◆ RECORD SET
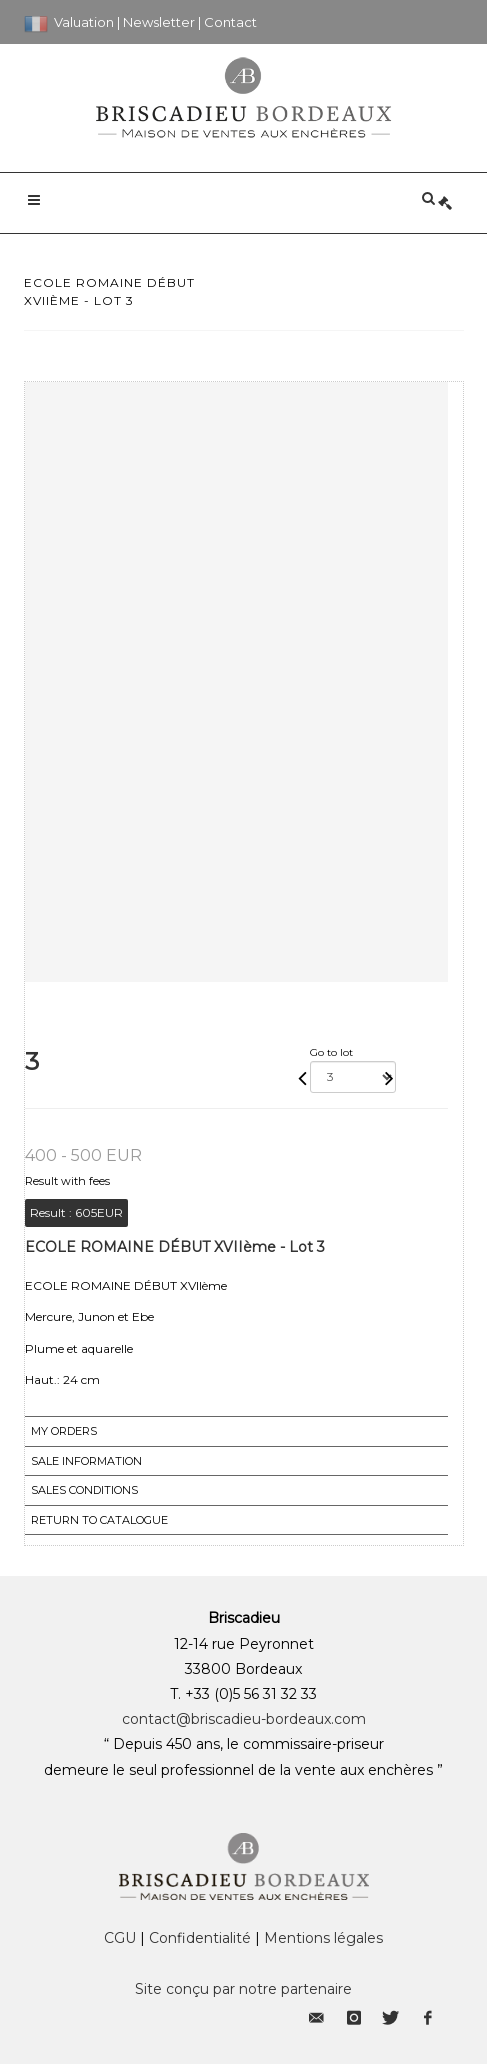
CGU (120, 1938)
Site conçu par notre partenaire (243, 1989)
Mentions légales (323, 1938)
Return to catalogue (99, 1520)
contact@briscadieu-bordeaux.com (244, 1719)
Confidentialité (200, 1938)
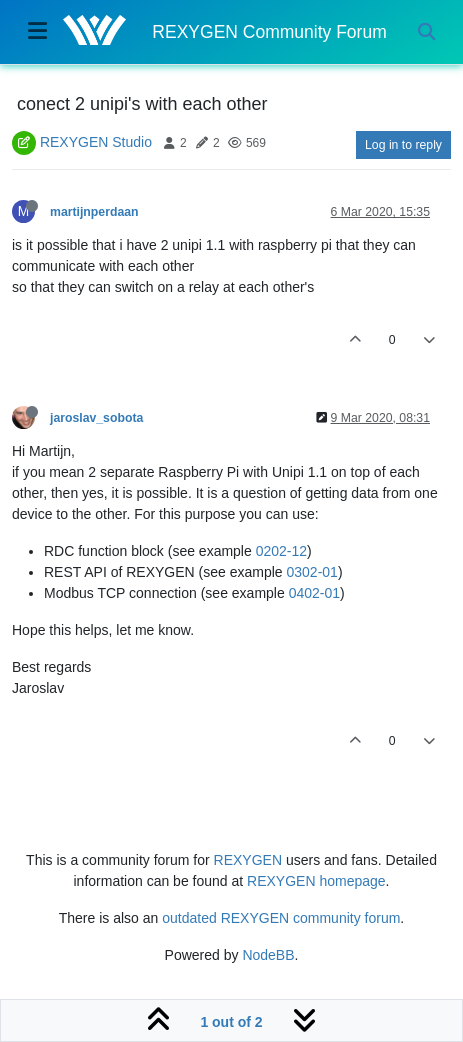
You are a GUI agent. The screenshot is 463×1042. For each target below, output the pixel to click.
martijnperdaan (94, 212)
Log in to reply (403, 145)
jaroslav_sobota (96, 418)
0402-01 (314, 593)
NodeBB (268, 955)
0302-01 (312, 572)
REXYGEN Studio (96, 142)
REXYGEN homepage (316, 881)
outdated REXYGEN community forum (281, 918)
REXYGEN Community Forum (269, 32)
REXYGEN (248, 860)
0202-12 (281, 551)
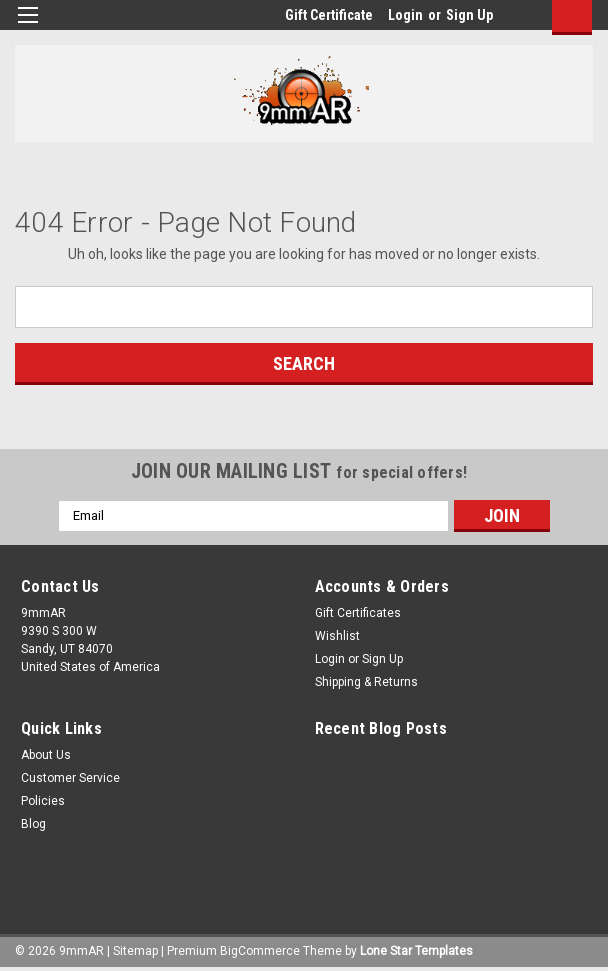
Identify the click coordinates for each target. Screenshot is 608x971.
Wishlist (337, 636)
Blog (33, 824)
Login (405, 15)
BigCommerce (260, 951)
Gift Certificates (358, 613)
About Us (46, 755)
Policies (43, 801)
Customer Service (70, 778)
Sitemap (135, 951)
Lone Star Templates (416, 951)
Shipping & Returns (366, 682)
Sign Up (469, 15)
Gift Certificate (329, 15)
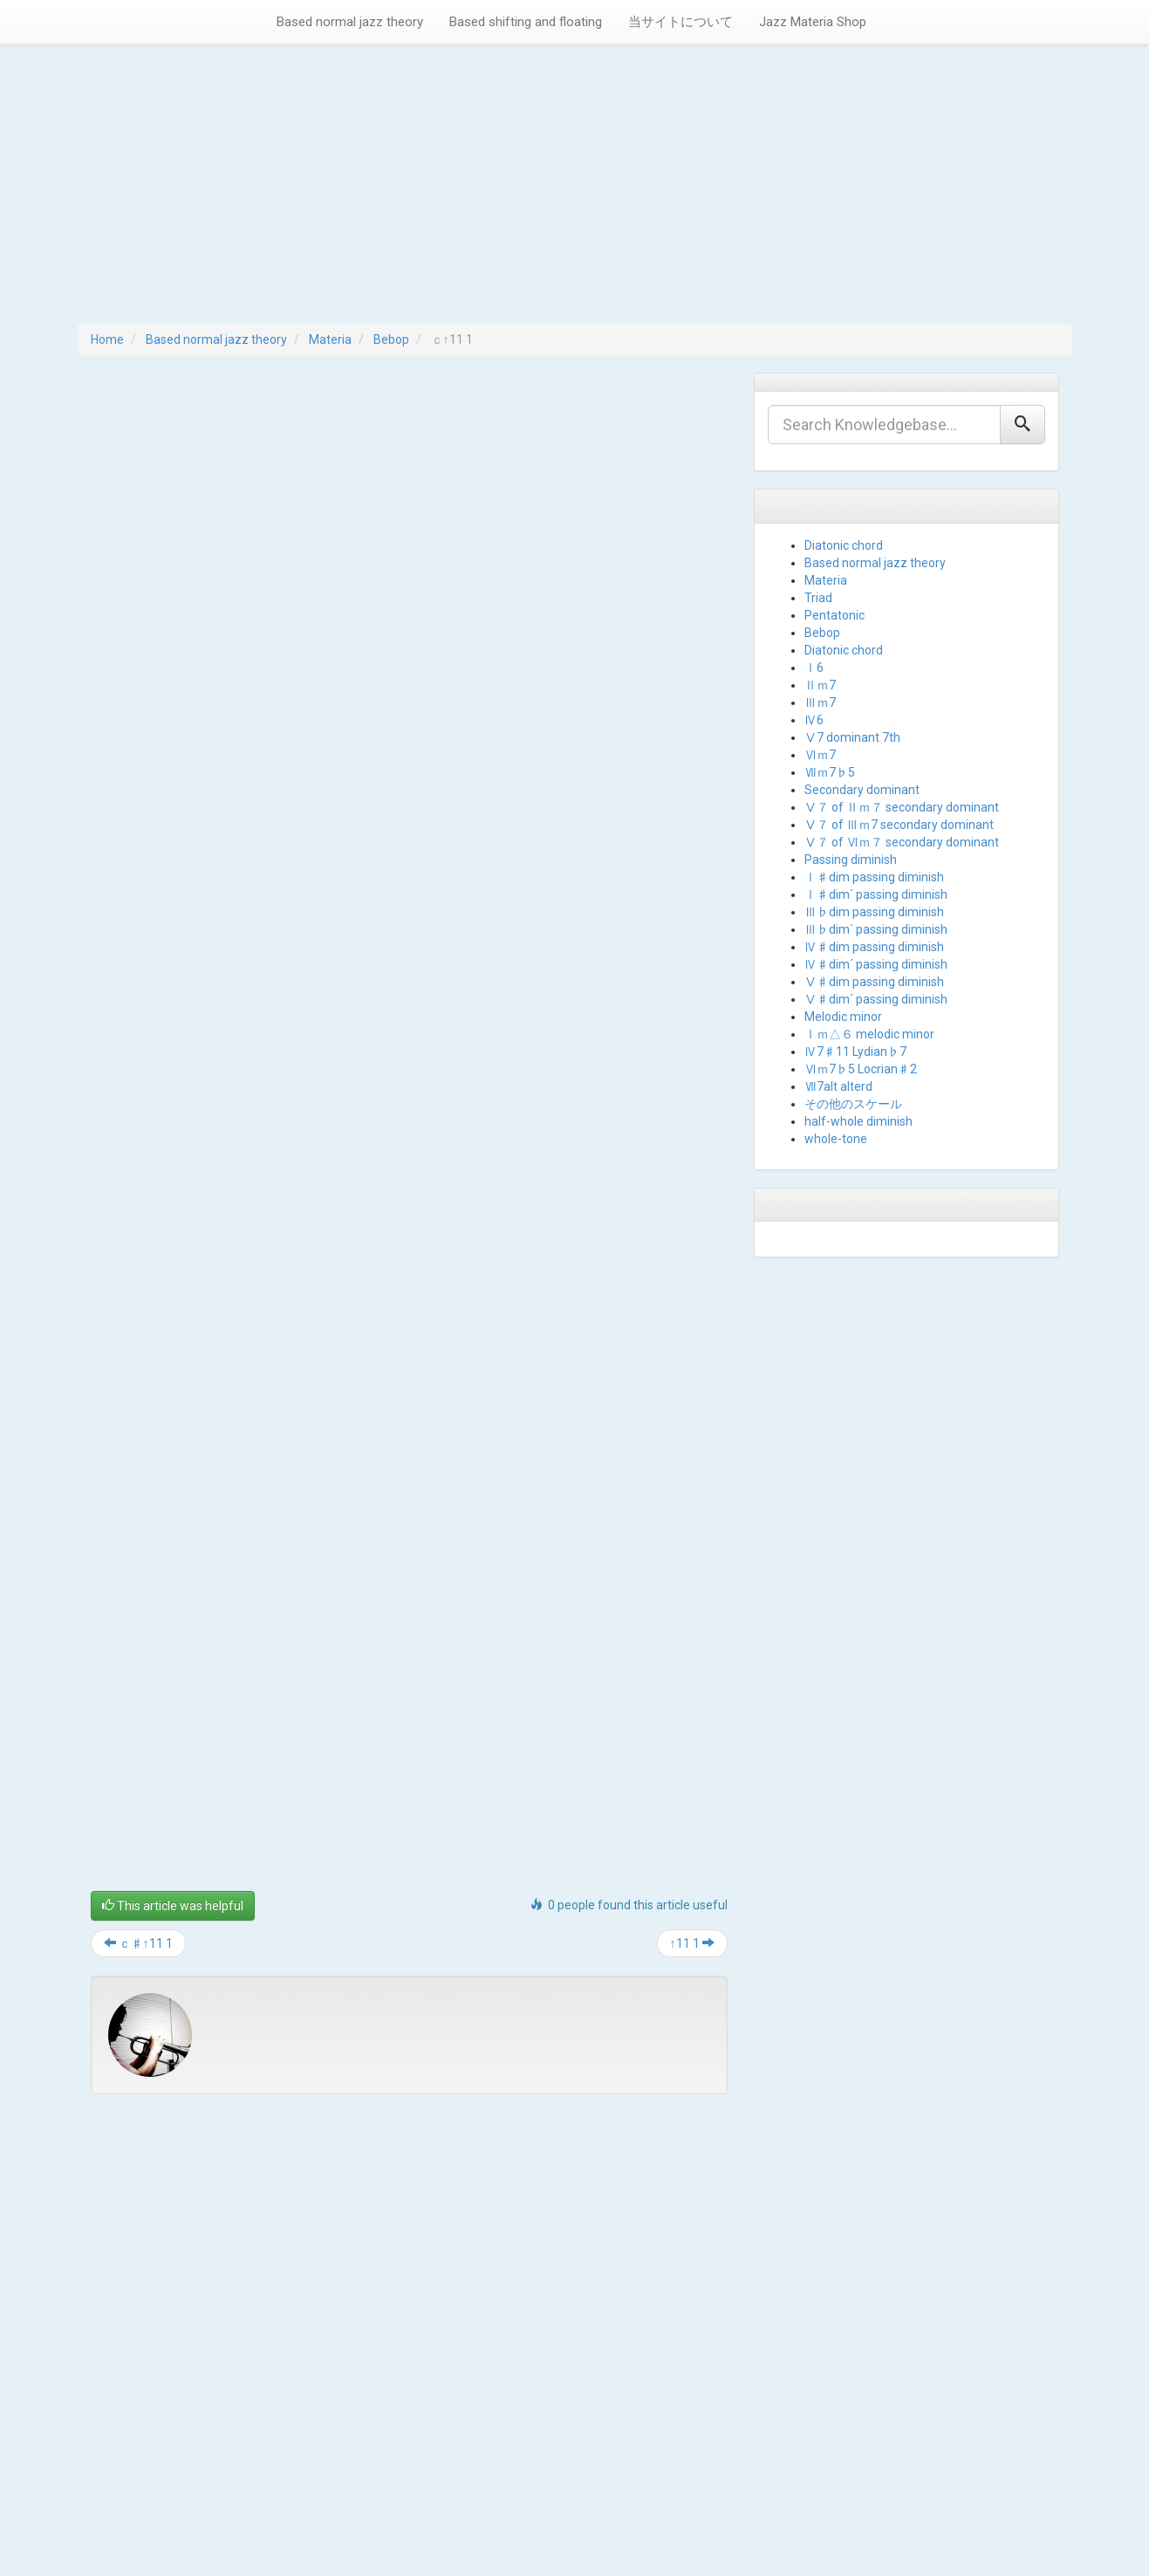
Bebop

◆ THE TASK
Copy out each line of the data in which the word "Gift" appears.

◆ WRITTEN SOLUTION
Gift Certificates (358, 613)
Gift Certificate (329, 15)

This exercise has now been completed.